Installed CM9, but I cannot mount the SD Card. I tried mounting it using CWM, but it didn't work.
I'm not able to access any files in /SDCARD from my touchpad using CM9.

Any suggestions?


----------



## crump84 (Aug 21, 2011)

I saw someone else have the same issue. Check your kernel version, make sure the updated kernel took. From what I understood there wasn't enough room in the boot partition which caused the updated kernel to not flash properly. Not exactly sure how he went about fixing it but once he got the proper kernel the sd was able to mount.

Sent from my PG06100 using Tapatalk


----------



## Mecandes (Jan 22, 2012)

I'm experiencing something similar in CM9 alpha 0.5: I mount the SD card with CWM, and for a few moments after bootup it works (e.g. I can load a game that is saved to the SD card) -- but after a minute, the SD Card seems to automatically become unmounted again... (e.g. it goes back to the homescreen, and then the game I just loaded now says "App is not installed." when you try to run it again)

Under Settings/About Tablet, it is saying "Kernel version: 2.6.35-palm-tenderloin" -- now that you mention it, shouldn't that be reading 3.x for ICS?

If so, how do I fix it? (CM9 was the first build of Android I ever installed, btw, so seems odd I would have been given an old kernel?)


----------



## esjayrockz (Nov 25, 2011)

Mecandes said:


> I'm experiencing something similar in CM9 alpha 0.5: I mount the SD card with CWM, and for a few moments after bootup it works (e.g. I can load a game that is saved to the SD card) -- but after a minute, the SD Card seems to automatically become unmounted again... (e.g. it goes back to the homescreen, and then the game I just loaded now says "App is not installed." when you try to run it again)
> 
> Under Settings/About Tablet, it is saying "Kernel version: 2.6.35-palm-tenderloin" -- now that you mention it, shouldn't that be reading 3.x for ICS?
> 
> If so, how do I fix it? (CM9 was the first build of Android I ever installed, btw, so seems odd I would have been given an old kernel?)


Same problem. I also have the kernel version: 2.6.35. I had cm7 installed before this.
@Crump 84 could you please help us out ?


----------



## Mecandes (Jan 22, 2012)

nevertells outlined a possible fix, but it didn't have any effect for me at all; it's at.

http://rootzwiki.com...post__p__422447

(If this works for you, please let us know?)

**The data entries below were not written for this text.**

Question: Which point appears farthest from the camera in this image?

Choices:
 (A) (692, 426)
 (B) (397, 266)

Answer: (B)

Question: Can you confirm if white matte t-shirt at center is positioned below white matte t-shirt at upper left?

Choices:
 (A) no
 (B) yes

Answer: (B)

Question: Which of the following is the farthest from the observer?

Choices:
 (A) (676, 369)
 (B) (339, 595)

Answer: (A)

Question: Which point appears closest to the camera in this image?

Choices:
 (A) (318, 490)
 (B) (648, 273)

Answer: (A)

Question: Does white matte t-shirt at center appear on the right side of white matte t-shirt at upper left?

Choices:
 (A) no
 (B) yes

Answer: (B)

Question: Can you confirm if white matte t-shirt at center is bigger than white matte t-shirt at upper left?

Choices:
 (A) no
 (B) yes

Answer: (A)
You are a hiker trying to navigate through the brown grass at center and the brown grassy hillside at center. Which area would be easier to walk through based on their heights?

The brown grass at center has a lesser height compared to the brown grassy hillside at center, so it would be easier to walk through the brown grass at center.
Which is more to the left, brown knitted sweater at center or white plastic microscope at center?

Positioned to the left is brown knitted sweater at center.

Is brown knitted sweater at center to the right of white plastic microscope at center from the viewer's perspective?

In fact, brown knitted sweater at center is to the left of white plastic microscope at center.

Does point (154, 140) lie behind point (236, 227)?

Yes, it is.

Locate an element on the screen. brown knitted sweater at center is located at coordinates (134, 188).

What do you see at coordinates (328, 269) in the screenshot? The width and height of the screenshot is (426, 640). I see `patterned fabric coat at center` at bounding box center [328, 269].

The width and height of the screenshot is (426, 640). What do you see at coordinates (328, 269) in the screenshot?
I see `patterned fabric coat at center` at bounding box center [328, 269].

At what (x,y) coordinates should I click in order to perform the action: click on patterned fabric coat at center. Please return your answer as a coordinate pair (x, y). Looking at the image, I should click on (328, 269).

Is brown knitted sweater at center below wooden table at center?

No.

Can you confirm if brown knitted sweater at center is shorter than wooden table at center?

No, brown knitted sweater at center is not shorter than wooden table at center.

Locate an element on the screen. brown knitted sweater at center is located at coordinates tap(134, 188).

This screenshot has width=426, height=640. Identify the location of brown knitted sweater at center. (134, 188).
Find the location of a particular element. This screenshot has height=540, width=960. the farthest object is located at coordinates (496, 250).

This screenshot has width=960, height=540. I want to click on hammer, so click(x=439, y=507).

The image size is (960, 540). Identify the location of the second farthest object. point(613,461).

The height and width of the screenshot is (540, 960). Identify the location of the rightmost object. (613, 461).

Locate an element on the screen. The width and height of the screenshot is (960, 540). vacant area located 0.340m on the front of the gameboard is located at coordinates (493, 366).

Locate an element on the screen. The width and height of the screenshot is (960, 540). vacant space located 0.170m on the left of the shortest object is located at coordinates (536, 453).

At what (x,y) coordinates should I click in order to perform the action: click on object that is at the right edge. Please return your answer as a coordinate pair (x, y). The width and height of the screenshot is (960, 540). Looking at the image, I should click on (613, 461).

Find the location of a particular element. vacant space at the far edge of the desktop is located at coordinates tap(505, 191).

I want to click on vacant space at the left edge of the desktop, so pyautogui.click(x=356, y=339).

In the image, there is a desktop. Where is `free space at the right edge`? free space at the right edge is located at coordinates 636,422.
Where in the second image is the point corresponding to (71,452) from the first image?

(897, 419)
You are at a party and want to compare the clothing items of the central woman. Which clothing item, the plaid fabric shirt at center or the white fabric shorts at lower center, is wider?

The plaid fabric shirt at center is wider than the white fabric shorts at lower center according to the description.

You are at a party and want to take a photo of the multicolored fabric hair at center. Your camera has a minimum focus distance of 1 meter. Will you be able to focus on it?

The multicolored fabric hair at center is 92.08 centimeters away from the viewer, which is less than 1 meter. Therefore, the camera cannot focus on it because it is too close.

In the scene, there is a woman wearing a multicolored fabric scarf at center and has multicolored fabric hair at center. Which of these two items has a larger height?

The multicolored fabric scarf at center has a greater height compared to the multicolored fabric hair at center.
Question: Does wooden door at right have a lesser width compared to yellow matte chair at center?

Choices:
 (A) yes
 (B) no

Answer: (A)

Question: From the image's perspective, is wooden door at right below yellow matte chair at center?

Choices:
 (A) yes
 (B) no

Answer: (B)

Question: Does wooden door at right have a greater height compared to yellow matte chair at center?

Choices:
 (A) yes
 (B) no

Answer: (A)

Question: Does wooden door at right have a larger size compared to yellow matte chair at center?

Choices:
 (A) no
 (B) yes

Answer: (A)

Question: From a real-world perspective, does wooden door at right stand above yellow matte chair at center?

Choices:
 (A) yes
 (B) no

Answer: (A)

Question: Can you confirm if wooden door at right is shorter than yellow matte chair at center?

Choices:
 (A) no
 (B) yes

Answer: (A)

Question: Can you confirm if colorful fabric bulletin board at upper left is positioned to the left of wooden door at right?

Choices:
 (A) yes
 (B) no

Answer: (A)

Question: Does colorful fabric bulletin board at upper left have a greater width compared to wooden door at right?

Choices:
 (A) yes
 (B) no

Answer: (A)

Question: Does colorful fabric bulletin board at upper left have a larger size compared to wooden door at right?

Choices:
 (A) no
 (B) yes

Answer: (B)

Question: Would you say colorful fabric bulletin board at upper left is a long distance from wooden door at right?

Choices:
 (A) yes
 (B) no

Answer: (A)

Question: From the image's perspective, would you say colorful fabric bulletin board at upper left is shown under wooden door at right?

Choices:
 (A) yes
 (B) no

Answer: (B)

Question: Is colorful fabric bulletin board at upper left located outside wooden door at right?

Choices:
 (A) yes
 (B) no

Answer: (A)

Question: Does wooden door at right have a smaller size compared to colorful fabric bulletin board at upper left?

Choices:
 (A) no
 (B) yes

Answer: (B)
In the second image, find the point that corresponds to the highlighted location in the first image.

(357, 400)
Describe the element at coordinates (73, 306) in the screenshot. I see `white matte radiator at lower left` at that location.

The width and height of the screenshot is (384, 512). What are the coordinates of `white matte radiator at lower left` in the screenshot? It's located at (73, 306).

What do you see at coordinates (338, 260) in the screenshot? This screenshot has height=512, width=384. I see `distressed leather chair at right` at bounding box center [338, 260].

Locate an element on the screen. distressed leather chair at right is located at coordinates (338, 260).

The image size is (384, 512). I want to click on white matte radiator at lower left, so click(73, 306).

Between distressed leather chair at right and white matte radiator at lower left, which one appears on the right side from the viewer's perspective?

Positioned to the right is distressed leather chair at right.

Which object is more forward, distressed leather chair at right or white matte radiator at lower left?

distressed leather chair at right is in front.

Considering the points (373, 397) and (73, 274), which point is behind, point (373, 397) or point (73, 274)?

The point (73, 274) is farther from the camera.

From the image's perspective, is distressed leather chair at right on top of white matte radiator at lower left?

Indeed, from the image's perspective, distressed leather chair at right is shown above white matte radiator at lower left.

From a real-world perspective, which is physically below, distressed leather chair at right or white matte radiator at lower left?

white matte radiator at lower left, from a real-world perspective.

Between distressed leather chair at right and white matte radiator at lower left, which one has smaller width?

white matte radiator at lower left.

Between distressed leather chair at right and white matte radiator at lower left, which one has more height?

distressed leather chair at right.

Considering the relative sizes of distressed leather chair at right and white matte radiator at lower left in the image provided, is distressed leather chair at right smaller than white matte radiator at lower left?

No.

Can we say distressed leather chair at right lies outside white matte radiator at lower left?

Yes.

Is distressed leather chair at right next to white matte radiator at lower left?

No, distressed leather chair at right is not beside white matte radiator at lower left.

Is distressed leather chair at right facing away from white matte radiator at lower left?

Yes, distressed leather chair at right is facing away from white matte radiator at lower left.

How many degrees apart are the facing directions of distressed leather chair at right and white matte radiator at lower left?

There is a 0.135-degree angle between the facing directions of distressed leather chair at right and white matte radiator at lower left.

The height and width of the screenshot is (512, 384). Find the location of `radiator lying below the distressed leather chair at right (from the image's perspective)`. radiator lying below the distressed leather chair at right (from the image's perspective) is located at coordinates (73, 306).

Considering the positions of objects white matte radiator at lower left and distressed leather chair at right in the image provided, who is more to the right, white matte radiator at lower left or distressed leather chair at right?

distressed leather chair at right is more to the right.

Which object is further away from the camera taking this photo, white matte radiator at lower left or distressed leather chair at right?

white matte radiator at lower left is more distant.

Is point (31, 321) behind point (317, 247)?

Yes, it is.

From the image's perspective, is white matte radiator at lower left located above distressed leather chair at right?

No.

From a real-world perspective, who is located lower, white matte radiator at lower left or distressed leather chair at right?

I'm wondering if this could be related to an earlier problem people had with CM7, where having more than 50 apps on the SD card caused it to become unmounted.


----------



## derausgewanderte (Oct 22, 2011)

extensive troubleshooting from XDA
http://forum.xda-developers.com/showthread.php?t=1411572


----------



## washere (Sep 26, 2011)

derausgewanderte said:


> extensive troubleshooting from XDA
> http://forum.xda-dev...d.php?t=1411572


JC is one of the devs on TP android port we use, flashed the above fix and set data img size to 2048mb with the other fix there just before flashing CM9alpha0. Never had problems. At first some file managers would take 30 seconds or a minute to see sdcard after boot up and toggling MTP in storage:settings did it pronto if in a hurry but now it is always there. Dont know if its built into cm9 but I guess no harm reflashing it if you havent done so.


----------



## esjayrockz (Nov 25, 2011)

Even i have kernel version 2.6.35-palm-tenderloin. Is it supposed to be that or 3.x for ICS ?


----------